La Embajada es una serie sobre la corrupción que emite Antena 3 los lunes por la noche. Es una serie que engancha, aunque tiene cosas que chirrían como, por ejemplo, los líos amorosos y sexuales de los protagonistas. En su primer capítulo vimos como la esposa del embajador se liaba con el novio de su hija, y ahí siguen. La secretaria de la embajada se acuesta con un periodista. El segundo del embajador con una secretaria que quiere que deje a la esposa, a la guapa Fátima, una esposa demasiado moderna.

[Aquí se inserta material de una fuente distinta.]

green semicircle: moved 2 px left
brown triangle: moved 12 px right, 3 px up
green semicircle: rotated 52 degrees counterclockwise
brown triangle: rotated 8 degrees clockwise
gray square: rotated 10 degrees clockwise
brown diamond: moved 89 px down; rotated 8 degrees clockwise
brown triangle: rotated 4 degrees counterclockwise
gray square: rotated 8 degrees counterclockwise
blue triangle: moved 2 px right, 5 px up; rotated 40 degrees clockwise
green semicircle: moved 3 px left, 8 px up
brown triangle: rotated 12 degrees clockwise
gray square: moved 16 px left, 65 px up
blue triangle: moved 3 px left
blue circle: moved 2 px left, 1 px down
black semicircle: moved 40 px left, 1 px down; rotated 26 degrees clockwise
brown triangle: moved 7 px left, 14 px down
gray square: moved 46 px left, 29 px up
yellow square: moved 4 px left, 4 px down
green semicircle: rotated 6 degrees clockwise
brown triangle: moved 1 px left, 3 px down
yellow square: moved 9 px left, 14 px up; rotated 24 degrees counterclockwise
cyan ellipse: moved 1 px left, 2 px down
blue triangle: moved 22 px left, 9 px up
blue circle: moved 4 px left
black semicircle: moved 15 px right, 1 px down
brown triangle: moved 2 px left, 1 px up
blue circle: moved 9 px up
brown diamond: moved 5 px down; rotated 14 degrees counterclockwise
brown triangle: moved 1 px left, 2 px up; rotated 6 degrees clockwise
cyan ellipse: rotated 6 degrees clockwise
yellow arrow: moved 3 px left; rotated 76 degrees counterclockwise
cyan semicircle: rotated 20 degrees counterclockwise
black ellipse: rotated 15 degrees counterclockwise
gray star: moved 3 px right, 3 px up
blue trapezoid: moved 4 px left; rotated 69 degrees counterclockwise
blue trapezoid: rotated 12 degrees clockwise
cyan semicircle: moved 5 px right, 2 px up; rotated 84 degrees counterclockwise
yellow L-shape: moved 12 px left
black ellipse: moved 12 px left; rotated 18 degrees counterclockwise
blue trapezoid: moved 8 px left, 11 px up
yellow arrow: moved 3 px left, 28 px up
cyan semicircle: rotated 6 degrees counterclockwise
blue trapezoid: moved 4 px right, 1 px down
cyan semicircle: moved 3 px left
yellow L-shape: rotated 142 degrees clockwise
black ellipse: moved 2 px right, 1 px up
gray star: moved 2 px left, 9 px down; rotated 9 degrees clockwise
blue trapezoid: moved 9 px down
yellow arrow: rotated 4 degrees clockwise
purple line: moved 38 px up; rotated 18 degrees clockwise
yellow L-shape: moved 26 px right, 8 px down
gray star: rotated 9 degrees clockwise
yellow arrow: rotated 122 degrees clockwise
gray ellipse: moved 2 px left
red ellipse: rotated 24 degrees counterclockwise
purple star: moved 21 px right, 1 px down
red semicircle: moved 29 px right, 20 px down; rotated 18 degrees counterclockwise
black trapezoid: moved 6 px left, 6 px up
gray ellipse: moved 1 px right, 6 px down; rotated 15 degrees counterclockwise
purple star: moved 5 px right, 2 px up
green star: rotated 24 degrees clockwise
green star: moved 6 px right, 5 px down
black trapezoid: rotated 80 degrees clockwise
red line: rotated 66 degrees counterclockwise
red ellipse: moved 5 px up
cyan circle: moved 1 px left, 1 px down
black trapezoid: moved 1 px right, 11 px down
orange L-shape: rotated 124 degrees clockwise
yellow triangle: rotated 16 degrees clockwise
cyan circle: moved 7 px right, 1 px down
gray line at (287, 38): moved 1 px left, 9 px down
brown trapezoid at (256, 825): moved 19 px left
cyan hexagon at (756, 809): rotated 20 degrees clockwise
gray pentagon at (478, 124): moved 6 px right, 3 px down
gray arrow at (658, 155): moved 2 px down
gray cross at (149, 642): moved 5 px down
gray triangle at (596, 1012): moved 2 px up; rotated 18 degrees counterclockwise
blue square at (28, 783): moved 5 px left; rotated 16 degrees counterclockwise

Esta serie sobre la corrupción está ambientada en Tailandia. Esto no quiere decir que veas exteriores orientales. Quitando unos paisajes muy chinos del primer capítulo, no ves otra cosa que no sean interiores. Lo que está más presente es el idioma tailandés o lo que sea aquello que chapurrean los actores orientales.

Os recomiendo La Embajada. Es una serie interesante. Los malos son los personajes más atractivos. Eduardo, el segundo del embajador, es el personaje más complejo. Raúl Arévalo hace una buena interpretación. Lo mismo puedo decir de Amaia Salamanca en su papel de esposa moderna de Eduardo. No puedo decir lo mismo de Belén Rueda. Como embajadora consorte no resulta creíble y liada con el novio de su hija todavía es menos creíble.

La Embajada es una serie que va muy bien de audiencia. Lo tiene fácil. Los de Telecinco ponen a la misma hora ese programa de Bertín Osborne que consiste en entrevistar a los famosos en su casa o en la de Bertín preguntándoles por sus penas para acercarlos al gran público. Yo prefiero ver La Embajada, una serie sobre la corrupción, un delito muy presente en esta España nuestra.